(Aim of the exercise) Without reproducing any image, print the listing below exactly.

┏━━

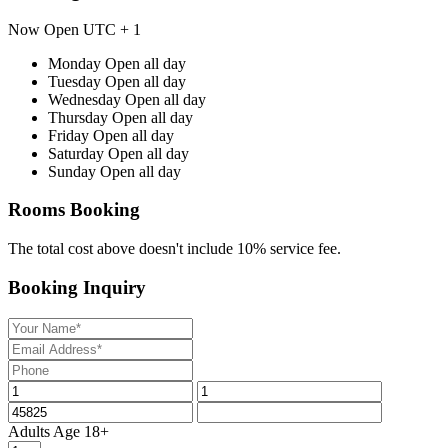
Now Open
UTC + 1
Monday
Open all day
Tuesday
Open all day
Wednesday
Open all day
Thursday
Open all day
Friday
Open all day
Saturday
Open all day
Sunday
Open all day
Rooms Booking
The total cost above doesn't include 10% service fee.
Booking Inquiry
Adults
Age 18+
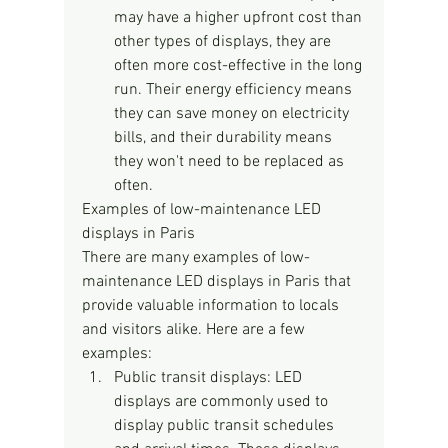
may have a higher upfront cost than 
other types of displays, they are 
often more cost-effective in the long 
run. Their energy efficiency means 
they can save money on electricity 
bills, and their durability means 
they won't need to be replaced as 
often.
Examples of low-maintenance LED 
displays in Paris
There are many examples of low-
maintenance LED displays in Paris that 
provide valuable information to locals 
and visitors alike. Here are a few 
examples:
Public transit displays: LED 
displays are commonly used to 
display public transit schedules 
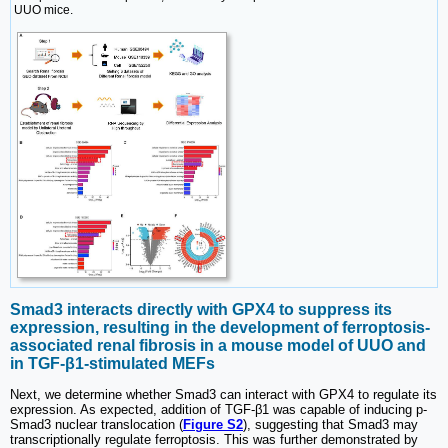
UUO mice.
Smad3 interacts directly with GPX4 to suppress its
expression, resulting in the development of ferroptosis-
associated renal fibrosis in a mouse model of UUO and
in TGF-β1-stimulated MEFs
Next, we determine whether Smad3 can interact with GPX4 to regulate its
expression. As expected, addition of TGF-β1 was capable of inducing p-
Smad3 nuclear translocation (
Figure S2
), suggesting that Smad3 may
transcriptionally regulate ferroptosis. This was further demonstrated by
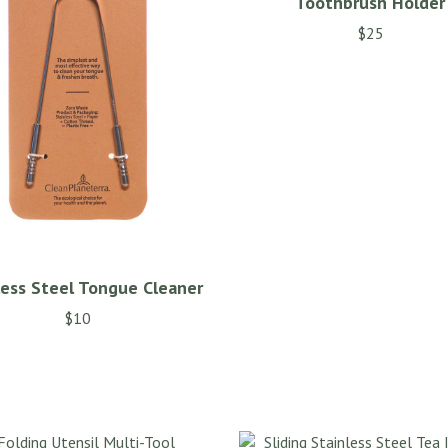
Toothbrush Holder
$
25
less Steel Tongue Cleaner
$
10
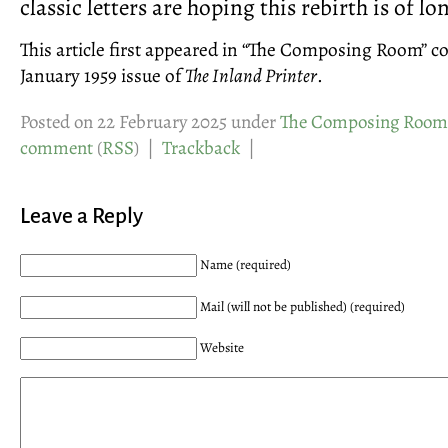
classic letters are hoping this rebirth is of l
This article first appeared in “The Composing Room” c
January 1959 issue of
The Inland Printer
.
Posted on 22 February 2025 under
The Composing Room
comment
(
RSS
) |
Trackback
|
Leave a Reply
Name (required)
Mail (will not be published) (required)
Website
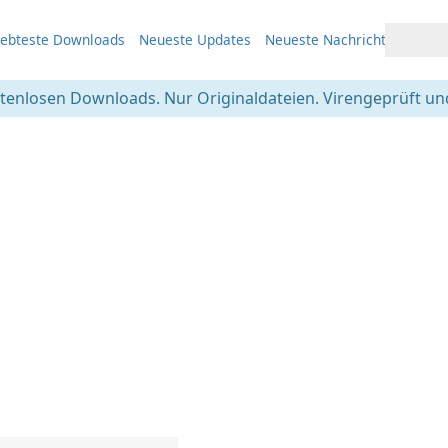
iebteste Downloads
Neueste Updates
Neueste Nachrichten
stenlosen Downloads. Nur Originaldateien. Virengeprüft und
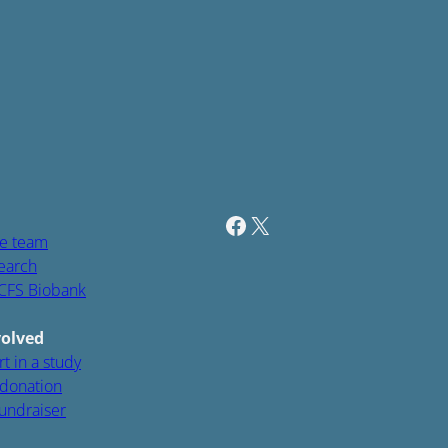
Facebook
Twitter / X
e team
earch
CFS Biobank
volved
t in a study
donation
fundraiser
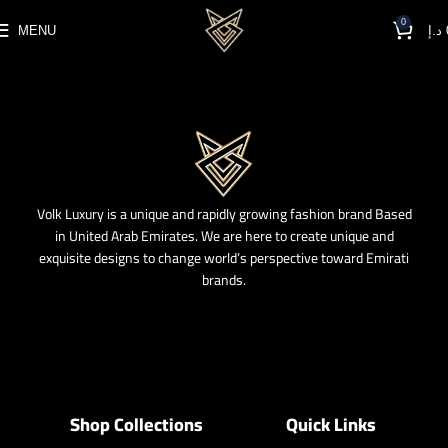
0
MENU
د.إ
Volk Luxury is a unique and rapidly growing fashion brand Based
in United Arab Emirates. We are here to create unique and
exquisite designs to change world’s perspective toward Emirati
brands.
Shop Collections
Quick Links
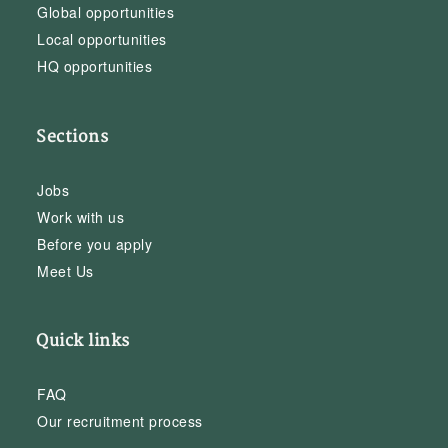
Global opportunities
Local opportunities
HQ opportunities
Sections
Jobs
Work with us
Before you apply
Meet Us
Quick links
FAQ
Our recruitment process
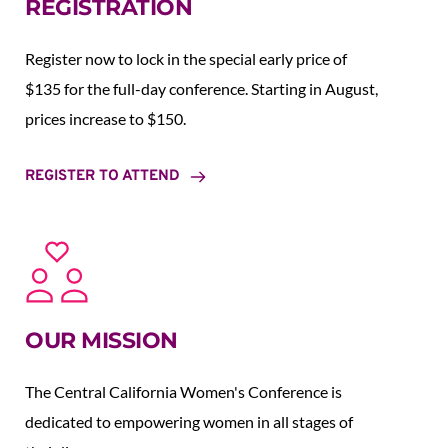
REGISTRATION
Register now to lock in the special early price of 
$135 for the full-day conference. Starting in August,  
prices increase to $150.  
REGISTER TO ATTEND
OUR MISSION
The Central California Women's Conference is 
dedicated to empowering women in all stages of 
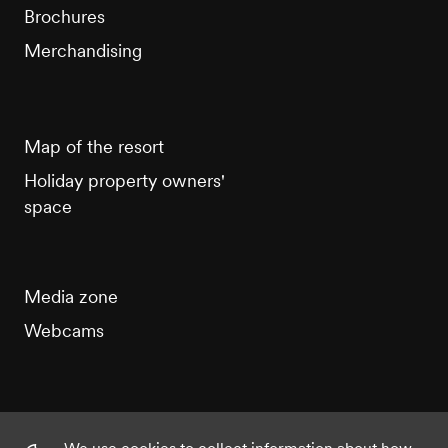
Brochures
Merchandising
Map of the resort
Holiday property owners'
space
Media zone
Webcams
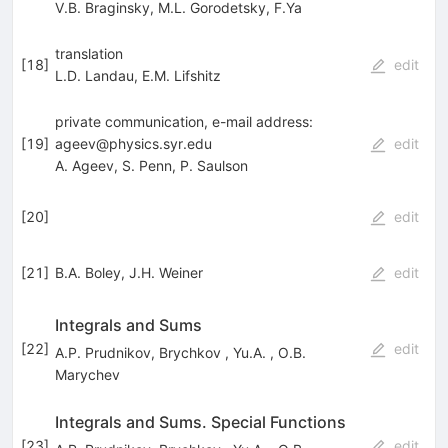
V.B. Braginsky
,
M.L. Gorodetsky
,
F.Ya
translation
[
18
]
edit
L.D. Landau
,
E.M. Lifshitz
private communication, e-mail address:
[
19
]
ageev@physics.syr.edu
edit
A. Ageev
,
S. Penn
,
P. Saulson
[
20
]
edit
[
21
]
B.A. Boley
,
J.H. Weiner
edit
Integrals and Sums
[
22
]
edit
A.P. Prudnikov
,
Brychkov
,
Yu.A.
,
O.B.
Marychev
Integrals and Sums. Special Functions
[
23
]
edit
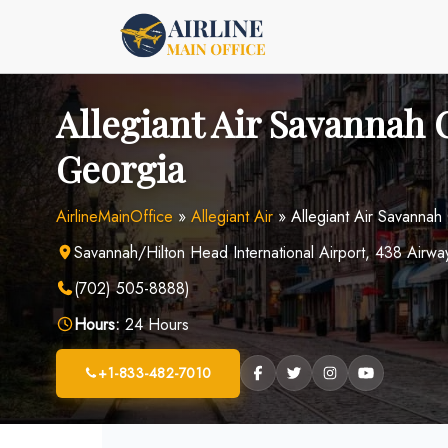
Skip
to
content
Allegiant Air Savannah O
Georgia
AirlineMainOffice
»
Allegiant Air
»
Allegiant Air Savannah
Savannah/Hilton Head International Airport, 438 Air
(702) 505-8888)
Hours:
24 Hours
+1-833-482-7010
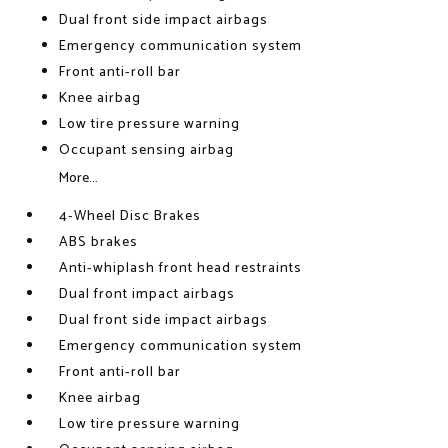
Dual front side impact airbags
Emergency communication system
Front anti-roll bar
Knee airbag
Low tire pressure warning
Occupant sensing airbag
More...
4-Wheel Disc Brakes
ABS brakes
Anti-whiplash front head restraints
Dual front impact airbags
Dual front side impact airbags
Emergency communication system
Front anti-roll bar
Knee airbag
Low tire pressure warning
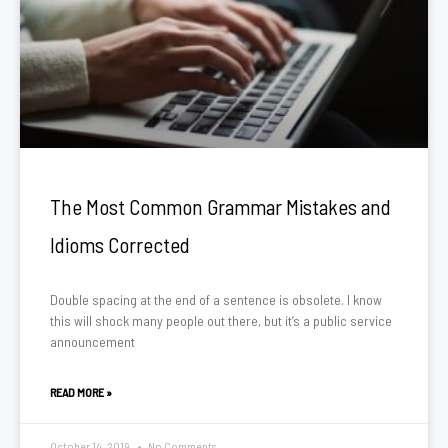
The Most Common Grammar Mistakes and
Idioms Corrected
Double spacing at the end of a sentence is obsolete. I know
this will shock many people out there, but it’s a public service
announcement
READ MORE »
October 14, 2019
No Comments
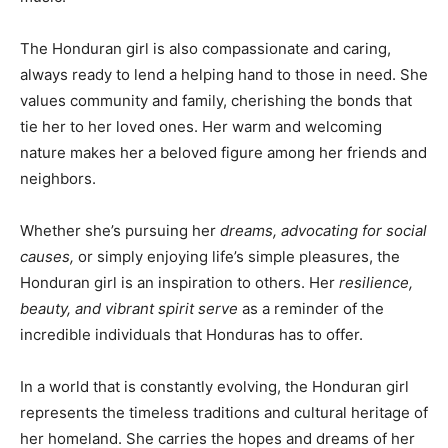
The Honduran girl is also compassionate and caring,
always ready to lend a helping hand to those in need. She
values community and family, cherishing the bonds that
tie her to her loved ones. Her warm and welcoming
nature makes her a beloved figure among her friends and
neighbors.
Whether she’s pursuing her
dreams, advocating for social
causes,
or simply enjoying life’s simple pleasures, the
Honduran girl is an inspiration to others. Her
resilience,
beauty, and vibrant spirit serve
as a reminder of the
incredible individuals that Honduras has to offer.
In a world that is constantly evolving, the Honduran girl
represents the timeless traditions and cultural heritage of
her homeland. She carries the hopes and dreams of her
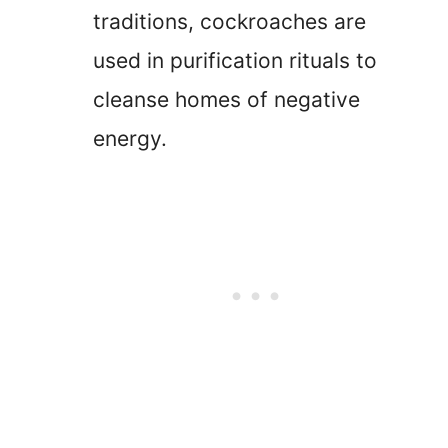
traditions, cockroaches are
used in purification rituals to
cleanse homes of negative
energy.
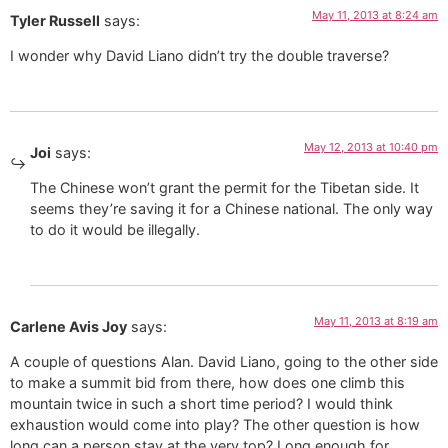
May 11, 2013 at 8:24 am
Tyler Russell
says:
I wonder why David Liano didn’t try the double traverse?
May 12, 2013 at 10:40 pm
Joi
says:
The Chinese won’t grant the permit for the Tibetan side. It
seems they’re saving it for a Chinese national. The only way
to do it would be illegally.
May 11, 2013 at 8:19 am
Carlene Avis Joy
says:
A couple of questions Alan. David Liano, going to the other side
to make a summit bid from there, how does one climb this
mountain twice in such a short time period? I would think
exhaustion would come into play? The other question is how
long can a person stay at the very top? Long enough for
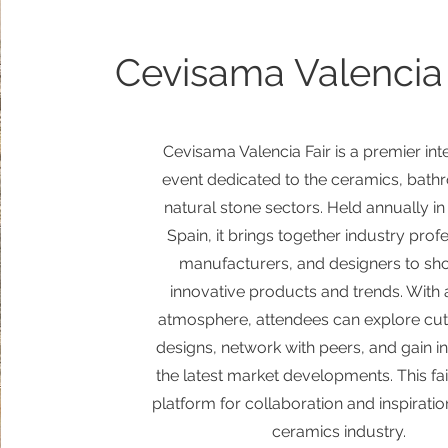
Cevisama Valencia 
Cevisama Valencia Fair is a premier int
event dedicated to the ceramics, bath
natural stone sectors. Held annually in
Spain, it brings together industry prof
manufacturers, and designers to s
innovative products and trends. With 
atmosphere, attendees can explore cu
designs, network with peers, and gain in
the latest market developments. This fair
platform for collaboration and inspiratio
ceramics industry.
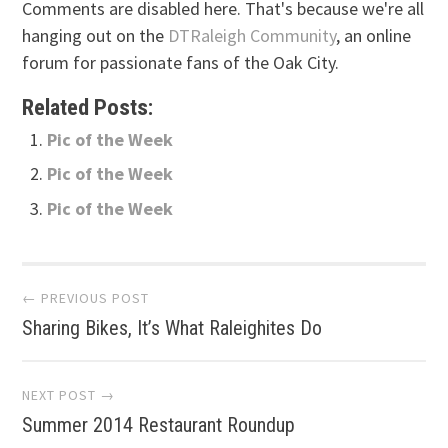
Comments are disabled here. That's because we're all
hanging out on the
DTRaleigh Community
, an online
forum for passionate fans of the Oak City.
Related Posts:
Pic of the Week
Pic of the Week
Pic of the Week
Post
← PREVIOUS POST
Sharing Bikes, It’s What Raleighites Do
navigation
NEXT POST →
Summer 2014 Restaurant Roundup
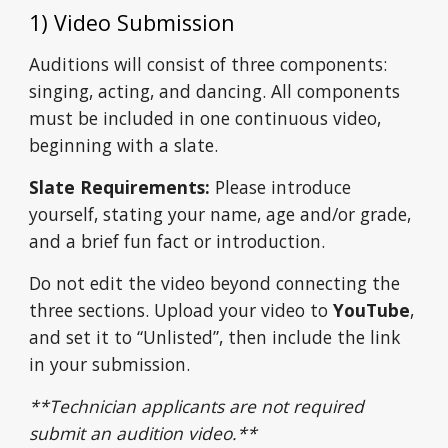
1) Video Submission
Auditions will consist of three components:
singing, acting, and dancing. All components
must be included in one continuous video,
beginning with a slate.
Slate Requirements:
Please introduce
yourself, stating your name, age and/or grade,
and a brief fun fact or introduction.
Do not edit the video beyond connecting the
three sections.
Upload your video to
YouTube
,
and set it to “Unlisted”,
then include the link
in your submission.
**Technician
applicants are not required
submit an audition video.**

┗━━

(Answer for the task)
Now Open
UTC + 1
Monday
Open all day
Tuesday
Open all day
Wednesday
Open all day
Thursday
Open all day
Friday
Open all day
Saturday
Open all day
Sunday
Open all day
Rooms Booking
The total cost above doesn't include 10% service fee.
Booking Inquiry
Adults
Age 18+
may have a higher upfront cost than 
other types of displays, they are 
often more cost-effective in the long 
run. Their energy efficiency means 
they can save money on electricity 
bills, and their durability means 
they won't need to be replaced as 
often.
Examples of low-maintenance LED 
displays in Paris
There are many examples of low-
maintenance LED displays in Paris that 
provide valuable information to locals 
and visitors alike. Here are a few 
examples:
Public transit displays: LED 
displays are commonly used to 
display public transit schedules 
UUO mice.
Smad3 interacts directly with GPX4 to suppress its
expression, resulting in the development of ferroptosis-
associated renal fibrosis in a mouse model of UUO and
in TGF-β1-stimulated MEFs
Next, we determine whether Smad3 can interact with GPX4 to regulate its
expression. As expected, addition of TGF-β1 was capable of inducing p-
Smad3 nuclear translocation (
Figure S2
), suggesting that Smad3 may
transcriptionally regulate ferroptosis. This was further demonstrated by
Toothbrush Holder
$
25
less Steel Tongue Cleaner
$
10
classic letters are hoping this rebirth is of l
This article first appeared in “The Composing Room” c
January 1959 issue of
The Inland Printer
.
Posted on 22 February 2025 under
The Composing Room
comment
(
RSS
) |
Trackback
|
Leave a Reply
Name (required)
Mail (will not be published) (required)
Website
iebteste Downloads
Neueste Updates
Neueste Nachrichten
stenlosen Downloads. Nur Originaldateien. Virengeprüft und
Facebook
Twitter / X
e team
earch
CFS Biobank
volved
t in a study
donation
fundraiser
0
MENU
د.إ
Volk Luxury is a unique and rapidly growing fashion brand Based
in United Arab Emirates. We are here to create unique and
exquisite designs to change world’s perspective toward Emirati
brands.
Shop Collections
Quick Links
Global opportunities
Local opportunities
HQ opportunities
Sections
Jobs
Work with us
Before you apply
Meet Us
Quick links
FAQ
Our recruitment process
REGISTRATION
Register now to lock in the special early price of 
$135 for the full-day conference. Starting in August,  
prices increase to $150.  
REGISTER TO ATTEND
OUR MISSION
The Central California Women's Conference is 
dedicated to empowering women in all stages of 
Brochures
Merchandising
Map of the resort
Holiday property owners'
space
Media zone
Webcams
V.B. Braginsky
,
M.L. Gorodetsky
,
F.Ya
translation
[
18
]
edit
L.D. Landau
,
E.M. Lifshitz
private communication, e-mail address:
[
19
]
ageev@physics.syr.edu
edit
A. Ageev
,
S. Penn
,
P. Saulson
[
20
]
edit
[
21
]
B.A. Boley
,
J.H. Weiner
edit
Integrals and Sums
[
22
]
edit
A.P. Prudnikov
,
Brychkov
,
Yu.A.
,
O.B.
Marychev
Integrals and Sums. Special Functions
[
23
]
edit
Skip
to
content
Allegiant Air Savannah O
Georgia
AirlineMainOffice
»
Allegiant Air
»
Allegiant Air Savannah
Savannah/Hilton Head International Airport, 438 Air
(702) 505-8888)
Hours:
24 Hours
+1-833-482-7010
Dual front side impact airbags
Emergency communication system
Front anti-roll bar
Knee airbag
Low tire pressure warning
Occupant sensing airbag
More...
4-Wheel Disc Brakes
ABS brakes
Anti-whiplash front head restraints
Dual front impact airbags
Dual front side impact airbags
Emergency communication system
Front anti-roll bar
Knee airbag
Low tire pressure warning
The Most Common Grammar Mistakes and
Idioms Corrected
Double spacing at the end of a sentence is obsolete. I know
this will shock many people out there, but it’s a public service
announcement
READ MORE »
October 14, 2019
No Comments
The Honduran girl is also compassionate and caring,
always ready to lend a helping hand to those in need. She
values community and family, cherishing the bonds that
tie her to her loved ones. Her warm and welcoming
nature makes her a beloved figure among her friends and
neighbors.
Whether she’s pursuing her
dreams, advocating for social
causes,
or simply enjoying life’s simple pleasures, the
Honduran girl is an inspiration to others. Her
resilience,
beauty, and vibrant spirit serve
as a reminder of the
incredible individuals that Honduras has to offer.
In a world that is constantly evolving, the Honduran girl
represents the timeless traditions and cultural heritage of
her homeland. She carries the hopes and dreams of her
traditions, cockroaches are
used in purification rituals to
cleanse homes of negative
energy.
May 11, 2013 at 8:24 am
Tyler Russell
says:
I wonder why David Liano didn’t try the double traverse?
May 12, 2013 at 10:40 pm
Joi
says:
The Chinese won’t grant the permit for the Tibetan side. It
seems they’re saving it for a Chinese national. The only way
to do it would be illegally.
May 11, 2013 at 8:19 am
Carlene Avis Joy
says:
A couple of questions Alan. David Liano, going to the other side
to make a summit bid from there, how does one climb this
mountain twice in such a short time period? I would think
exhaustion would come into play? The other question is how
long can a person stay at the very top? Long enough for
Cevisama Valencia 
Cevisama Valencia Fair is a premier int
event dedicated to the ceramics, bath
natural stone sectors. Held annually in
Spain, it brings together industry prof
manufacturers, and designers to s
innovative products and trends. With 
atmosphere, attendees can explore cu
designs, network with peers, and gain in
the latest market developments. This fair
platform for collaboration and inspiratio
ceramics industry.
Comments are disabled here. That's because we're all
hanging out on the
DTRaleigh Community
, an online
forum for passionate fans of the Oak City.
Related Posts:
Pic of the Week
Pic of the Week
Pic of the Week
Post
← PREVIOUS POST
Sharing Bikes, It’s What Raleighites Do
navigation
NEXT POST →
Summer 2014 Restaurant Roundup
1) Video Submission
Auditions will consist of three components:
singing, acting, and dancing. All components
must be included in one continuous video,
beginning with a slate.
Slate Requirements:
Please introduce
yourself, stating your name, age and/or grade,
and a brief fun fact or introduction.
Do not edit the video beyond connecting the
three sections.
Upload your video to
YouTube
,
and set it to “Unlisted”,
then include the link
in your submission.
**Technician
applicants are not required
submit an audition video.**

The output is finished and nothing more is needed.